A.G. - MARÍN
Inspectores de la Junta de Castilla y León y agentes de la Guardia Civil decomisaron ayer dos quilos de almejas procedentes de Marín por carecer del tamaño reglamentario. Los moluscos fueron localizados en un camión frigorífico con destino a Barcelona en el municipio de Torquemada (Palencia), a la altura del quilómetro 62,500 de la Autovía A-62 (Brugos-Portugal).
Además de la partida de almejas, los agentes también descubrieron y decomisaron en el vehículo frigorífico una segunda partida de pescado, formada por 360 kilos de sardinas y otros 360 de jurel procedentes de Benavente, municipio de Zamora.

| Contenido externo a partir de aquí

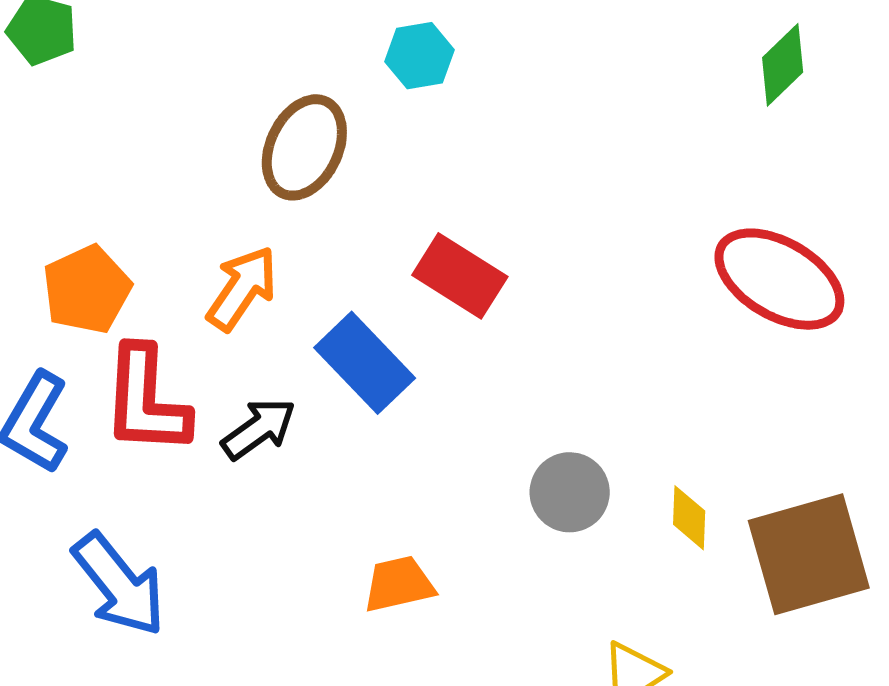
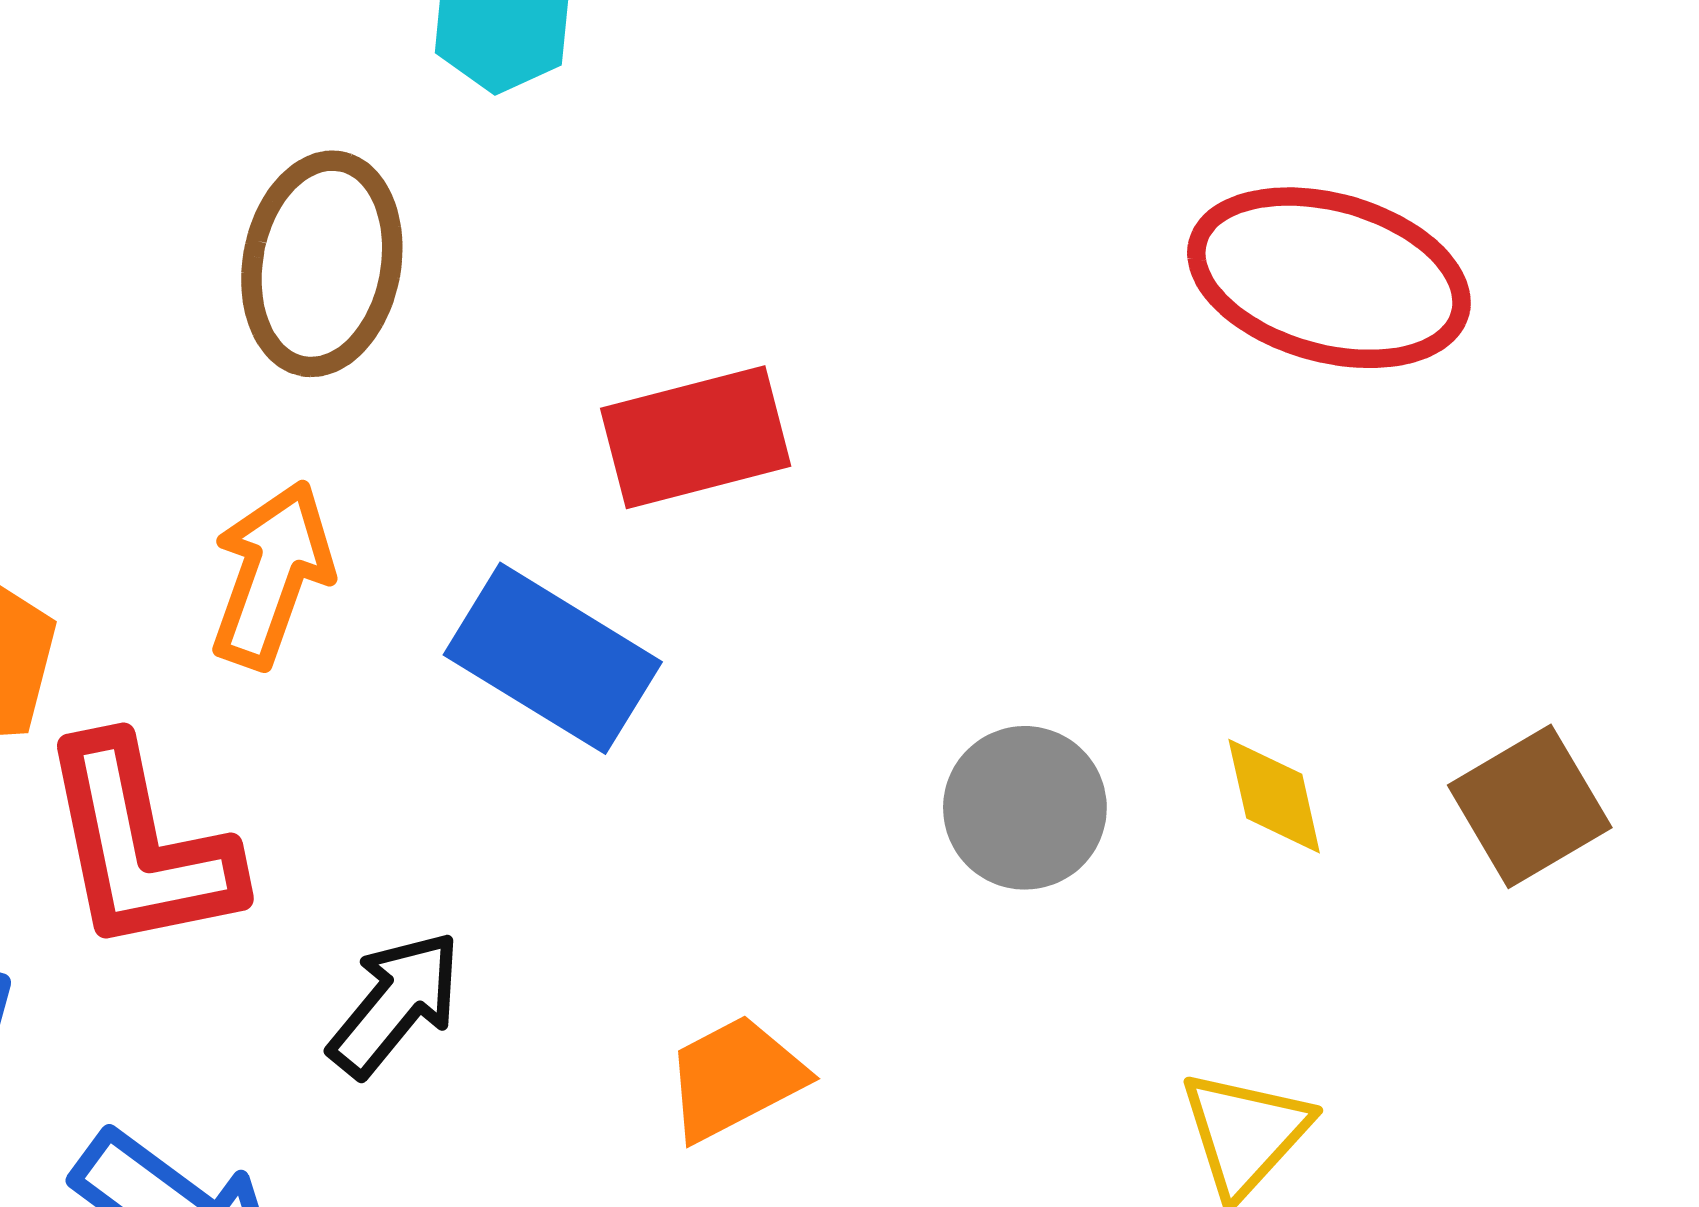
red rectangle: (460, 276) -> (696, 437), turned -32
black arrow: (259, 429) -> (395, 1004), moved
brown square: (809, 554) -> (1530, 806), size x0.6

Una vez incautadas, las partidas de pescado fueron trasladadas hasta las instalaciones del mercado de Valladolid, donde quedaron a disposición de la inspección sanitaria de la Junta de Castilla y León.
Empresa de Pontevedra
Por su parte, la Guardia Civil también informó ayer de que desde el cuerpo ya se había procedido a interponer las correspondientes denuncias contra la sociedad limitada remitente y propietaria de la mercancía, empresa con domicilio social en Pontevedra. A la compañía se le imputan cargos por supuestas infracciones a las condiciones establecidas en la Ley de Pesca Marítima. Ambos descubrimientos, que alcanzaron un total de 722 kilos, se produjeron durante el registro del camión frigorífico, actuación programada dentro de los servicios del convenido del Programa Anual de Control Integral de Actividades Pesqueras, encargados de vigilar el transporte en ruta de pescados con tamaños inferiores a los establecidos en la ley.